A former CNRP commune chief who was blocked from leaving the country last year had a retrial at a Phnom Penh court after she was convicted in absentia for incitement.
The case is linked to an incitement conviction against another CNRP commune chief from Banteay Meanchey, Lanh Thavry, who was sentenced to 18 months in prison in August 2022 for comments she made on Facebook between 2018 and 2019. Mich Heang, another Cambodian worker from Thailand, was simultaneously given three years in prison for incitement and insulting the king.
Five others, including Kim Tola, a former CNRP commune chief from Kampong Speu, were also convicted in absentia and sentenced to 18 months in prison last August.
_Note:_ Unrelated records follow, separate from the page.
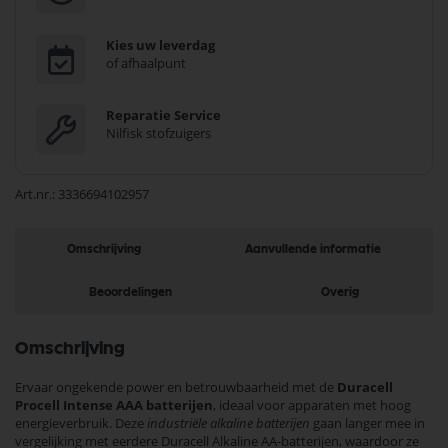
Kies uw leverdag
of afhaalpunt
Reparatie Service
Nilfisk stofzuigers
Art.nr.
3336694102957
Omschrijving
Aanvullende informatie
Beoordelingen
Overig
Omschrijving
Ervaar ongekende power en betrouwbaarheid met de
Duracell
Procell Intense AAA batterijen
, ideaal voor apparaten met hoog
energieverbruik. Deze
industriële alkaline batterijen
gaan langer mee in
vergelijking met eerdere Duracell Alkaline AA-batterijen, waardoor ze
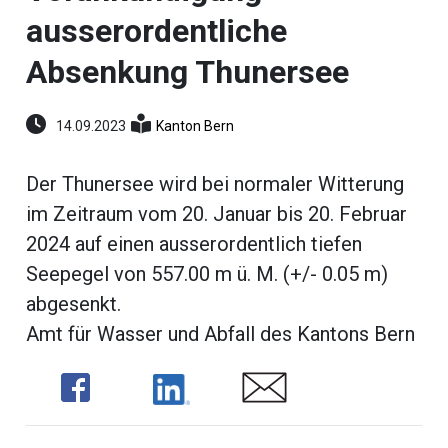
umenstein
ausserordentliche
Reportagen
ltungen
Absenkung Thunersee
hlen
erberg
14.09.2023
Kanton Bern
li-
ne
Der Thunersee wird bei normaler Witterung
eting
im Zeitraum vom 20. Januar bis 20. Februar
ionen
2024 auf einen ausserordentlich tiefen
Seepegel von 557.00 m ü. M. (+/- 0.05 m)
abgesenkt.
en
Amt für Wasser und Abfall des Kantons Bern
gen
rs
Share
Share
Share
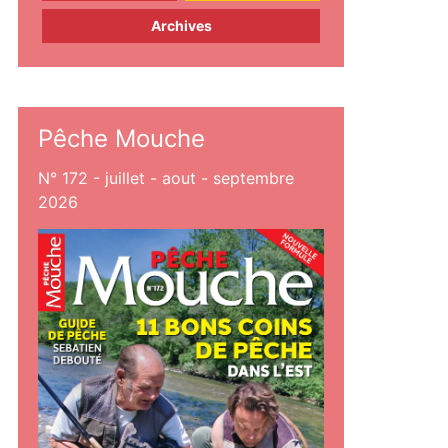
Archives
Pêche Mouche
N° 172 - juillet - aout - septembre
2026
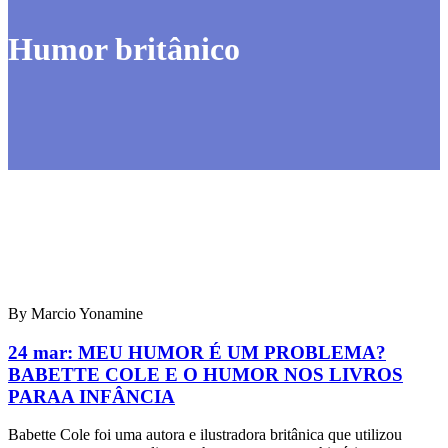
Humor britânico
By Marcio Yonamine
24 mar:
MEU HUMOR É UM PROBLEMA?
BABETTE COLE E O HUMOR NOS LIVROS
PARAA INFÂNCIA
Babette Cole foi uma autora e ilustradora britânica que utilizou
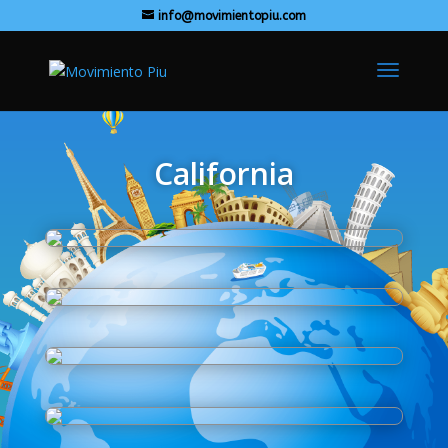
info@movimientopiu.com
California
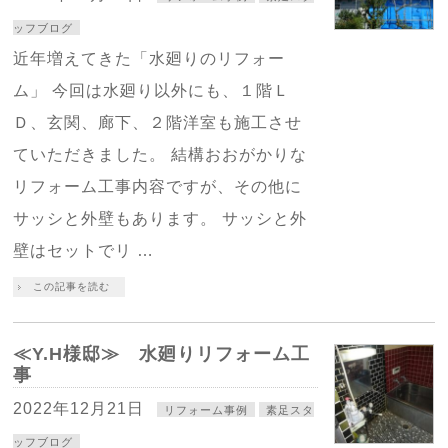
ッフブログ
近年増えてきた「水廻りのリフォー
ム」 今回は水廻り以外にも、１階Ｌ
Ｄ、玄関、廊下、２階洋室も施工させ
ていただきました。 結構おおがかりな
リフォーム工事内容ですが、その他に
サッシと外壁もあります。 サッシと外
壁はセットでリ …
この記事を読む
≪Y.H様邸≫ 水廻りリフォーム工
事
2022年12月21日
リフォーム事例
素足スタ
ッフブログ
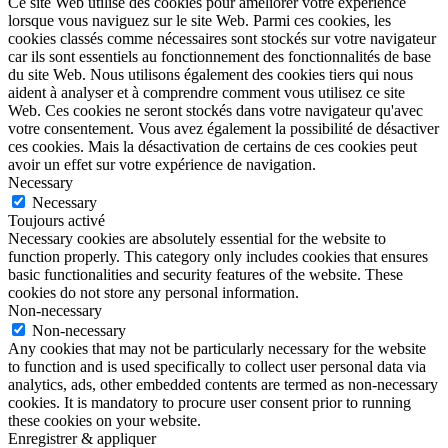
Ce site Web utilise des cookies pour améliorer votre expérience
lorsque vous naviguez sur le site Web. Parmi ces cookies, les
cookies classés comme nécessaires sont stockés sur votre navigateur
car ils sont essentiels au fonctionnement des fonctionnalités de base
du site Web. Nous utilisons également des cookies tiers qui nous
aident à analyser et à comprendre comment vous utilisez ce site
Web. Ces cookies ne seront stockés dans votre navigateur qu'avec
votre consentement. Vous avez également la possibilité de désactiver
ces cookies. Mais la désactivation de certains de ces cookies peut
avoir un effet sur votre expérience de navigation.
Necessary
Necessary
Toujours activé
Necessary cookies are absolutely essential for the website to
function properly. This category only includes cookies that ensures
basic functionalities and security features of the website. These
cookies do not store any personal information.
Non-necessary
Non-necessary
Any cookies that may not be particularly necessary for the website
to function and is used specifically to collect user personal data via
analytics, ads, other embedded contents are termed as non-necessary
cookies. It is mandatory to procure user consent prior to running
these cookies on your website.
Enregistrer & appliquer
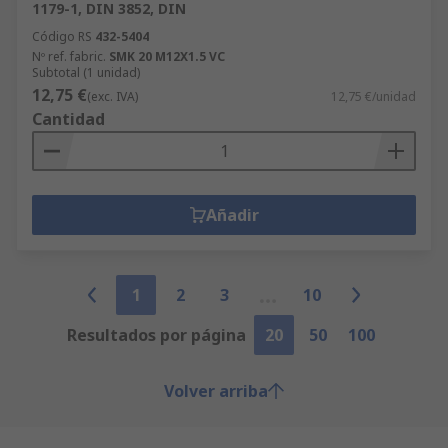
1179-1, DIN 3852, DIN
Código RS
432-5404
Nº ref. fabric.
SMK 20 M12X1.5 VC
Subtotal (1 unidad)
12,75 €
(exc. IVA)
12,75 €/unidad
Cantidad
Añadir
1
2
3
10
Resultados por página
20
50
100
Volver arriba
Tola was arrested in November at the Phnom Penh airport while trying to leave the country.
The Phnom Penh Municipal Court hearing was a retrial for Tola, whose location was allegedly not known during last year’s proceedings. During the trial on Monday, little evidence was presented against Tola except for an admission from her and Thavry that they were connected on Facebook.
Tola rejected the charges against her and said she did not commit any crime in collusion with Thavry — who was present in court as a witness along with Heang.
“It is so unfair to me. If I participated in it, I would have accepted it. I would like to ask the court to closely investigate and to find justice for me,” she told the judge.
Tola and her lawyer Ket Khy said in court that she was still serving a previous sentence when Thavry made the comments online. However, she was first convicted in 2021, and the Thavry comments date back to 2018. The case file, read out by the court, points to comments made by Thavry in 2018 and 2019 as evidence of her crimes.
At one point Tola got emotional as she tried to prove her innocence, and judge Chum Sangva asked her to calm down but persisted in asking if she had ever seen or shared Thavry’s Facebook posts. Tola denied seeing any of Thavry’s posts and said she kept no contact with former CNRP members after the party was dissolved in 2017.
When Thavry was questioned as a witness, the former commune chief said she had gone to work in Thailand after the CNRP was dissolved and had no interactions with Tola. But, prosecutor Seng Meng Srun continued with this same line of questioning.
“Did Kim Tola participate in any part in these activities?” Meng Srun asked.
“No, never! Nothing, I was far away,” Thavry said. “She has never chatted with me or commented.”
Heang said he too had no connection to Thavry or her Facebook posts. He admitted to the comments he posted about the king but said no one instigated him to make the comments.
In a surprising comment, Meng Srun used his closing arguments to invoke a reference to a recent speech made by Hun Sen.
“We support democracy. But if it turns to anarchy, then it will need a stick,” he said.
Hun Sen recently used the same phrasing when he told opposition members that if they criticized the ruling party they would have to face the stick or lawsuits.
A verdict is expected on February 27.